How to get older hen to lay eggs?

bluehazard

Chirping
6 Years
Dec 20, 2013
17
0
55
Hi everyone,

I don't post often, and my last post was on this. I have a Plymouth Rock chicken, and she's at least 4.5 years old. She could be a lot older, as I got her as a rescue, and she was already laying. The problem with her is that she's sitting often and not laying eggs. She may have arthritis, as she's really big. She lays about two big brown eggs every month.

She's free range. I just started adding more ground oyster shell to her food.

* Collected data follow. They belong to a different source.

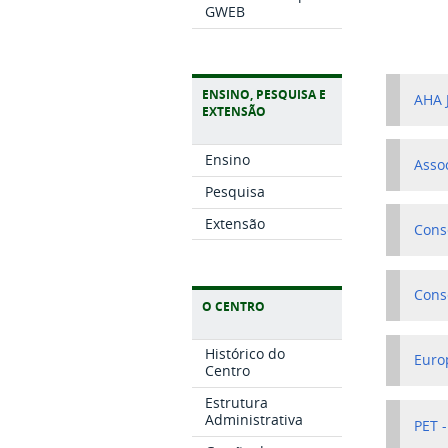
GWEB
ENSINO, PESQUISA E
AHA 
EXTENSÃO
Ensino
Asso
Pesquisa
Extensão
Cons
Cons
O CENTRO
Histórico do
Euro
Centro
Estrutura
Administrativa
PET 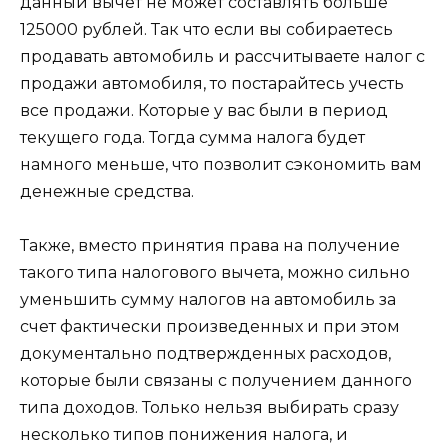
данный вычет не может составлять больше
125000 рублей. Так что если вы собираетесь
продавать автомобиль и рассчитываете налог с
продажи автомобиля, то постарайтесь учесть
все продажи. Которые у вас были в период
текущего года. Тогда сумма налога будет
намного меньше, что позволит сэкономить вам
денежные средства.
Также, вместо принятия права на получение
такого типа налогового вычета, можно сильно
уменьшить сумму налогов на автомобиль за
счет фактически произведенных и при этом
документально подтвержденных расходов,
которые были связаны с получением данного
типа доходов. Только нельзя выбирать сразу
несколько типов понижения налога, и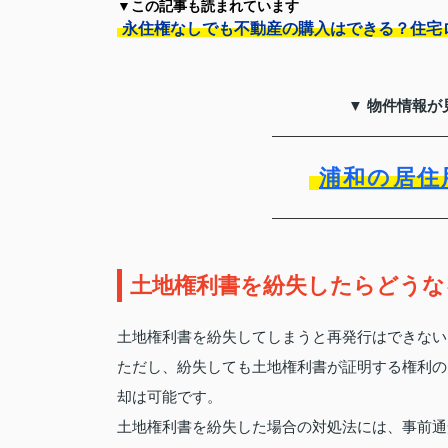
▼この記事も読まれています
永住権なしでも不動産の購入はできる？住宅
▼ 物件情報が
浦和の居住
土地権利書を紛失したらどうな
土地権利書を紛失してしまうと再発行はできない
ただし、紛失しても土地権利書が証明する権利の
却は可能です。
土地権利書を紛失した場合の対処法には、事前通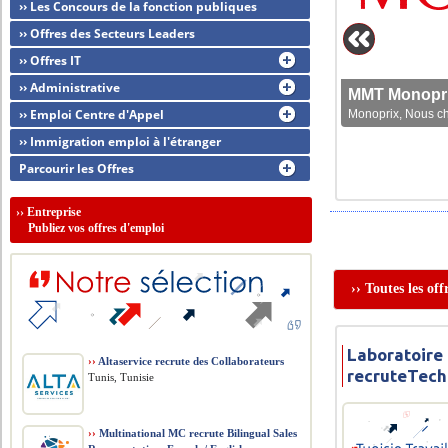
›› Les Concours de la fonction publiques
›› Offres des Secteurs Leaders
›› Offres IT
›› Administrative
MMT Monoprix
›› Emploi Centre d'Appel
Monoprix, Nous che
›› Immigration emploi à l'étranger
Parcourir les Offres
››
Entreprise
Publiez vos offres d'emploi
›› Toutes les of
Laboratoire
››
Altaservice recrute des Collaborateurs
recruteTech
Tunis, Tunisie
››
Multinational MC recrute Bilingual Sales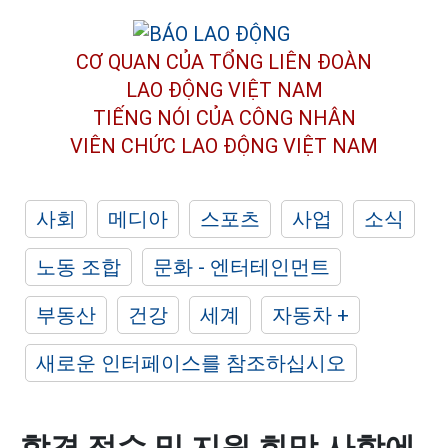
CƠ QUAN CỦA TỔNG LIÊN ĐOÀN
LAO ĐỘNG VIỆT NAM
TIẾNG NÓI CỦA CÔNG NHÂN
VIÊN CHỨC LAO ĐỘNG
VIỆT NAM
사회
메디아
스포츠
사업
소식
노동 조합
문화 - 엔터테인먼트
부동산
건강
세계
자동차 +
새로운 인터페이스를 참조하십시오
합격 점수 및 지원 희망 사항에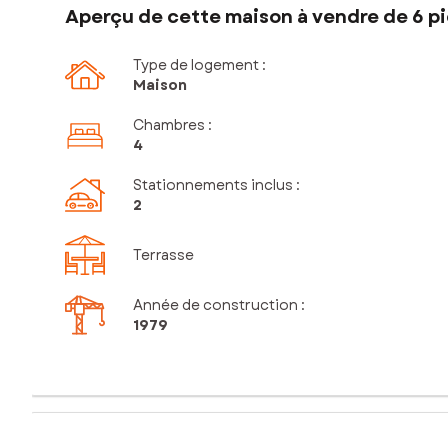
Aperçu de cette maison à vendre de 6 pi
Type de logement :
Maison
Chambres
:
4
Stationnements inclus
:
2
Terrasse
Année de construction :
1979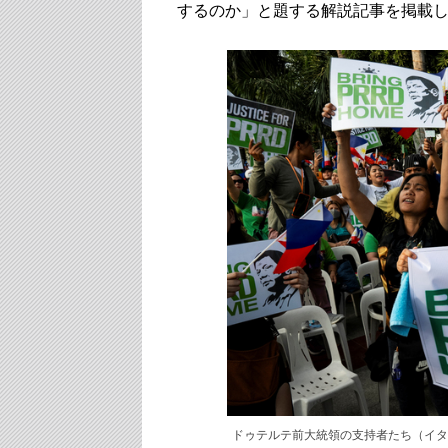
するのか」と題する解説記事を掲載
ドゥテルテ前大統領の支持者たち（イタ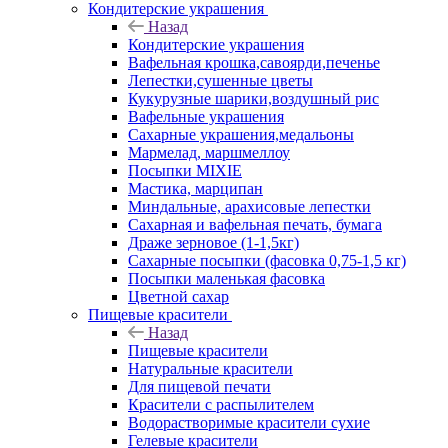
Кондитерские украшения
Назад
Кондитерские украшения
Вафельная крошка,савоярди,печенье
Лепестки,сушенные цветы
Кукурузные шарики,воздушный рис
Вафельные украшения
Сахарные украшения,медальоны
Мармелад, маршмеллоу
Посыпки MIXIE
Мастика, марципан
Миндальные, арахисовые лепестки
Сахарная и вафельная печать, бумага
Драже зерновое (1-1,5кг)
Сахарные посыпки (фасовка 0,75-1,5 кг)
Посыпки маленькая фасовка
Цветной сахар
Пищевые красители
Назад
Пищевые красители
Натуральные красители
Для пищевой печати
Красители с распылителем
Водорастворимые красители сухие
Гелевые красители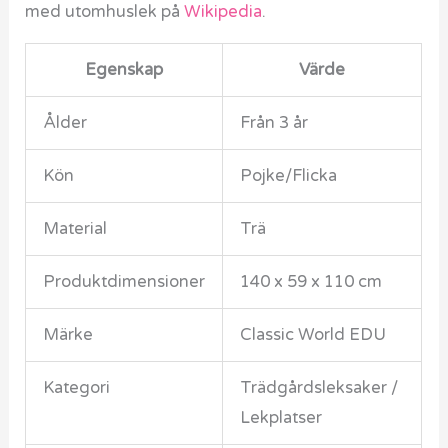
med utomhuslek på
Wikipedia
.
Egenskap
Värde
Ålder
Från 3 år
Kön
Pojke/Flicka
Material
Trä
Produktdimensioner
140 x 59 x 110 cm
Märke
Classic World EDU
Kategori
Trädgårdsleksaker /
Lekplatser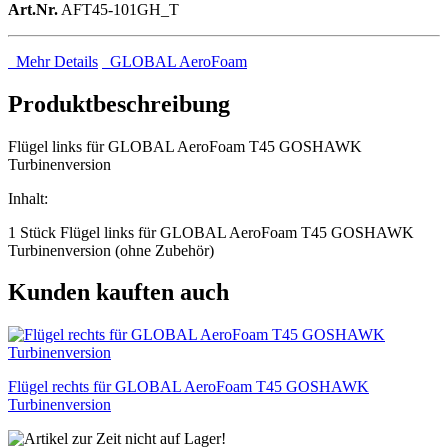
Art.Nr.
AFT45-101GH_T
Mehr Details
GLOBAL AeroFoam
Produktbeschreibung
Flügel links für GLOBAL AeroFoam T45 GOSHAWK
Turbinenversion
Inhalt:
1 Stück Flügel links für GLOBAL AeroFoam T45 GOSHAWK
Turbinenversion (ohne Zubehör)
Kunden kauften auch
Flügel rechts für GLOBAL AeroFoam T45 GOSHAWK
Turbinenversion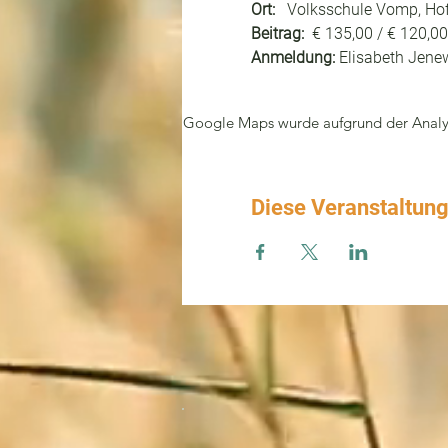
Ort:   
Volksschule Vomp, Hof
Beitrag:
  € 135,00 / € 120,0
Anmeldung: 
Elisabeth Jene
Google Maps wurde aufgrund der Analyti
Diese Veranstaltung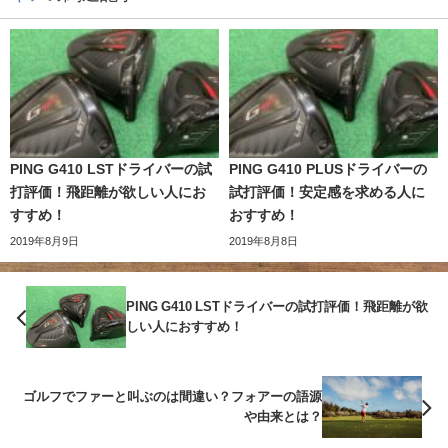
PING G410 LSTドライバーの試
PING G410 PLUSドライバーの
打評価！飛距離が欲しい人にお
試打評価！安定感を求める人に
すすめ！
おすすめ！
2019年8月9日
2019年8月8日
PING G410 LSTドライバーの試打評価！飛距離が欲
しい人におすすめ！
ゴルフでファーと叫ぶのは間違い？フォアーの語源
や由来とは？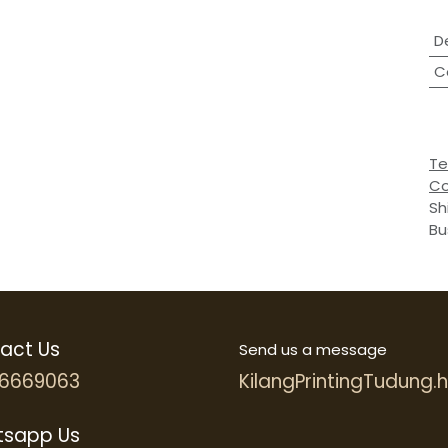
D
C
Te
Co
Sh
Bu
act Us
Send us a message
6669063
KilangPrintingTudung
sapp Us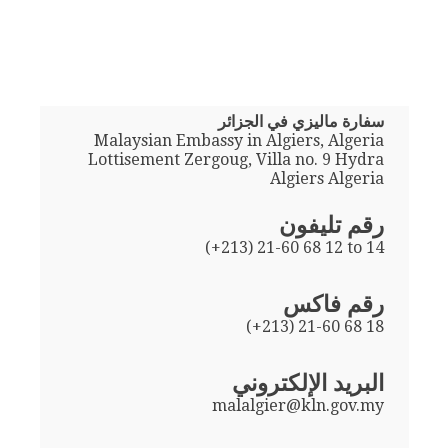
سفارة ماليزي في الجزائر
Malaysian Embassy in Algiers, Algeria
Lottisement Zergoug, Villa no. 9 Hydra
Algiers Algeria
رقم تليفون
(+213) 21-60 68 12 to 14
رقم فاكس
(+213) 21-60 68 18
البريد الإلكتروني
malalgier@kln.gov.my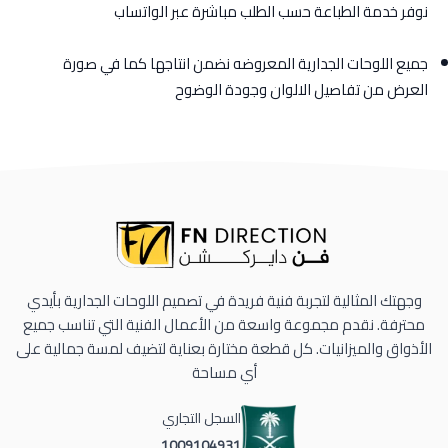
نوفر خدمة الطباعة حسب الطلب مباشرة عبر الواتساب
جميع اللوحات الجدارية المعروضه نضمن انتاجها كما في صورة
العرض من تفاصيل الالوان وجودة الوضوح
وجهتك المثالية لتجربة فنية فريدة في تصميم اللوحات الجدارية بأيدي
محترفة. نقدم مجموعة واسعة من الأعمال الفنية التي تناسب جميع
الأذواق والميزانيات. كل قطعة مختارة بعناية لتضيف لمسة جمالية على
أي مساحة
السجل التجاري
1009104931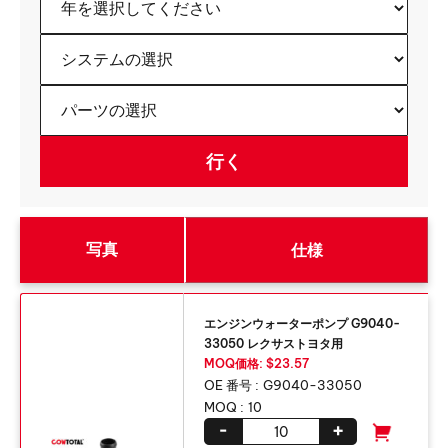
写真
仕様
エンジンウォーターポンプ G9040-
33050 レクサストヨタ用
MOQ価格: $23.57
OE 番号 :
G9040-33050
MOQ :
10
-
+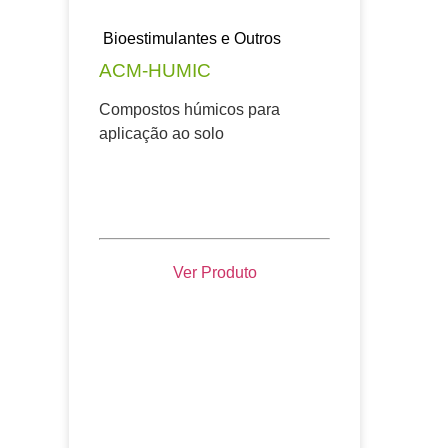
Bioestimulantes e Outros
ACM-HUMIC
Compostos húmicos para
aplicação ao solo
Ver Produto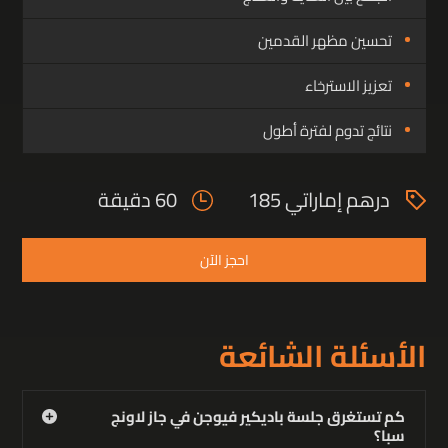
تحسين مظهر القدمين
تعزيز الاسترخاء
نتائج تدوم لفترة أطول
درهم إماراتي 185
60 دقيقة
احجز الآن
الأسئلة الشائعة
كم تستغرق جلسة باديكير فيوجن في جاز لاونج
سبا؟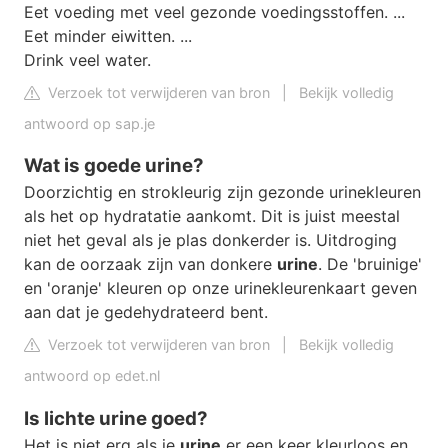
Eet voeding met veel gezonde voedingsstoffen. ...
Eet minder eiwitten. ...
Drink veel water.
Verzoek tot verwijderen van bron
|
Bekijk volledig
antwoord op sap.je
Wat is goede urine?
Doorzichtig en strokleurig zijn gezonde urinekleuren
als het op hydratatie aankomt. Dit is juist meestal
niet het geval als je plas donkerder is. Uitdroging
kan de oorzaak zijn van donkere
urine
. De 'bruinige'
en 'oranje' kleuren op onze urinekleurenkaart geven
aan dat je gedehydrateerd bent.
Verzoek tot verwijderen van bron
|
Bekijk volledig
antwoord op edet.nl
Is lichte urine goed?
Het is niet erg als je
urine
er een keer kleurloos en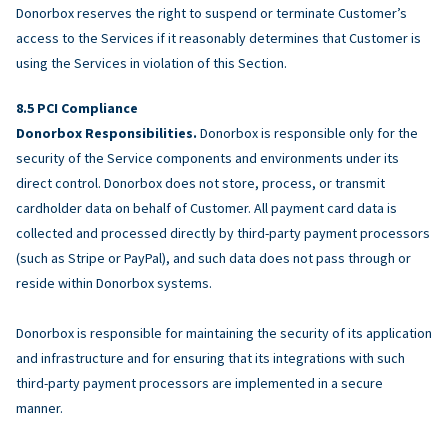
Donorbox reserves the right to suspend or terminate Customer’s
access to the Services if it reasonably determines that Customer is
using the Services in violation of this Section.
PCI Compliance
Donorbox Responsibilities.
Donorbox is responsible only for the
security of the Service components and environments under its
direct control. Donorbox does not store, process, or transmit
cardholder data on behalf of Customer. All payment card data is
collected and processed directly by third-party payment processors
(such as Stripe or PayPal), and such data does not pass through or
reside within Donorbox systems.
Donorbox is responsible for maintaining the security of its application
and infrastructure and for ensuring that its integrations with such
third-party payment processors are implemented in a secure
manner.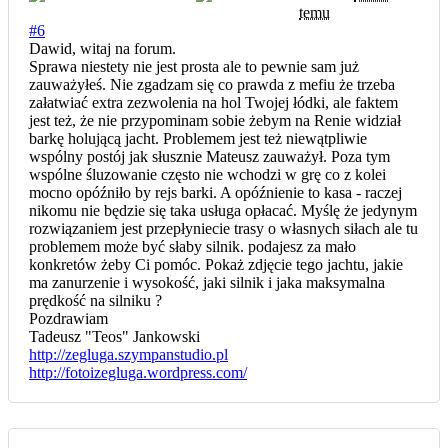
temu
#6
Dawid, witaj na forum.
Sprawa niestety nie jest prosta ale to pewnie sam już
zauważyłeś. Nie zgadzam się co prawda z mefiu że trzeba
załatwiać extra zezwolenia na hol Twojej łódki, ale faktem
jest też, że nie przypominam sobie żebym na Renie widział
barkę holującą jacht. Problemem jest też niewątpliwie
wspólny postój jak słusznie Mateusz zauważył. Poza tym
wspólne śluzowanie często nie wchodzi w grę co z kolei
mocno opóźniło by rejs barki. A opóźnienie to kasa - raczej
nikomu nie będzie się taka usługa opłacać. Myślę że jedynym
rozwiązaniem jest przepłyniecie trasy o własnych siłach ale tu
problemem może być słaby silnik. podajesz za mało
konkretów żeby Ci pomóc. Pokaż zdjęcie tego jachtu, jakie
ma zanurzenie i wysokość, jaki silnik i jaka maksymalna
prędkość na silniku ?
Pozdrawiam
Tadeusz "Teos" Jankowski
http://zegluga.szympanstudio.pl
http://fotoizegluga.wordpress.com/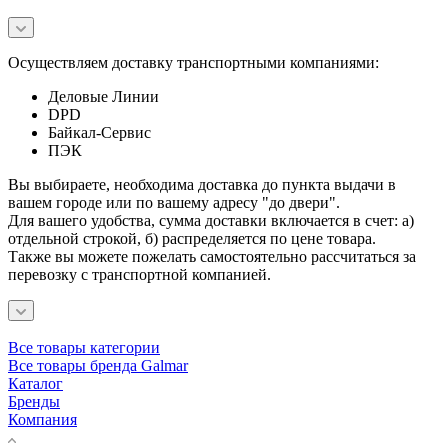
Осуществляем доставку транспортными компаниями:
Деловые Линии
DPD
Байкал-Сервис
ПЭК
Вы выбираете, необходима доставка до пункта выдачи в
вашем городе или по вашему адресу "до двери".
Для вашего удобства, сумма доставки включается в счет: а)
отдельной строкой, б) распределяется по цене товара.
Также вы можете пожелать самостоятельно рассчитаться за
перевозку с транспортной компанией.
Все товары категории
Все товары бренда Galmar
Каталог
Бренды
Компания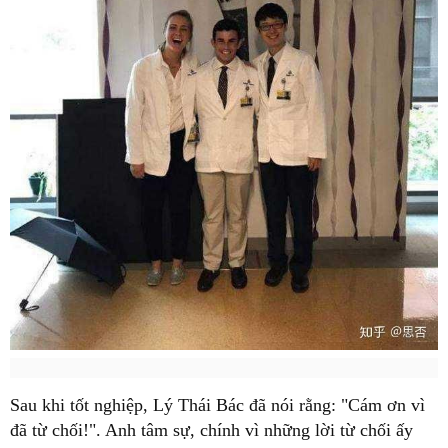
Sau khi tốt nghiệp, Lý Thái Bác đã nói rằng: "Cám ơn vì
đã từ chối!". Anh tâm sự, chính vì những lời từ chối ấy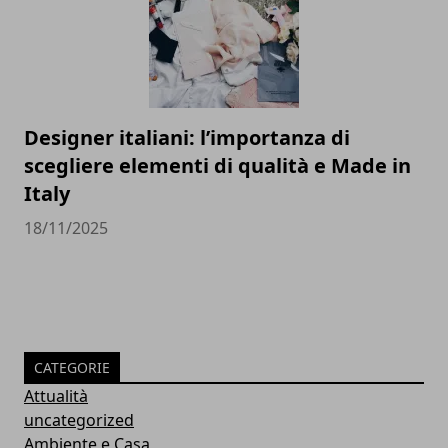
Designer italiani: l’importanza di
scegliere elementi di qualità e Made in
Italy
18/11/2025
CATEGORIE
Attualità
uncategorized
Ambiente e Casa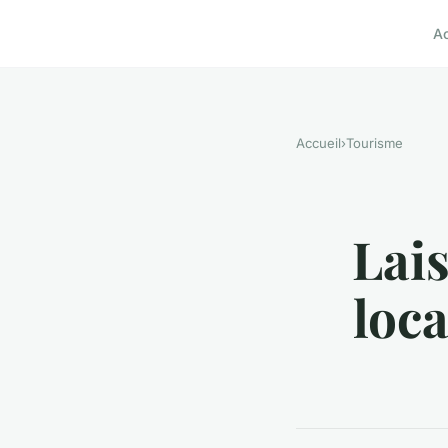
A
Accueil
›
Tourisme
Lais
loca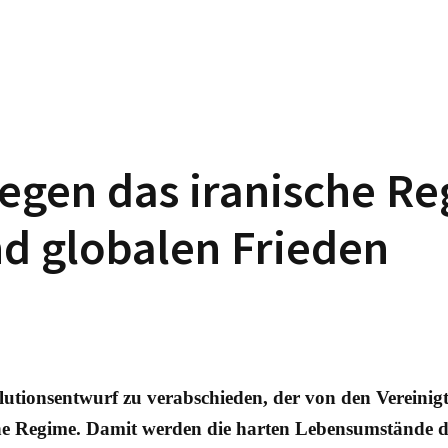
gen das iranische Re
nd globalen Frieden
olutionsentwurf zu verabschieden, der von den Vereinig
e Regime. Damit werden die harten Lebensumstände de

Has anyone else had luck in increasing egg laying with chickens this age?

Thanks.
 

oldhenlikesdogs

Grateful
BYC Staff
Premium Feather Member
5 Years
Jul 16, 2015
45,528
79,432
1,462
Wisconsin
Don't force feed calcium, they will eat it as necessary and should always be in a separate dish. Many hens at that age are mostly done laying. You could try feeding a higher protein ration as it sometimes help them produce a few more eggs. She shouldn't be on a layer ration since that for hens that are actively laying and can cause troubles for those that aren't with the extra calcium. I have found my birds live longer and produce longer being fed a ration like an all flock, and the oyster shells on the side.
 

chickengeorgeto

Crowing
7 Years
Dec 25, 2012
8,047
4,200
431
Big Bend of the Tennessee River's Right Bank.
I don't understand what you meant when you said "she's really big" If you mean that she is fat, about all that can be done is to put her on a diet and maybe give her some hand exercises like flits or flies. I have had some luck getting older hens to lay eggs for hatching but the hens were kept in fly pens that encouraged them to fly SOME and there was a flooring of either shredded corn shucks or wheat straw to encourage these hens to get a real work out scratching in the litter for their food. The real problem is that a hen as old as the one that you mentioned will not lay enough eggs to make a pound cake, at least before she starts to set again..
 

bluehazard

Chirping
6 Years
Dec 20, 2013
17
0
55
Old hen, I'm not force feeding her calcium. I wonder if she has arthritis though, because she sits more than she used to.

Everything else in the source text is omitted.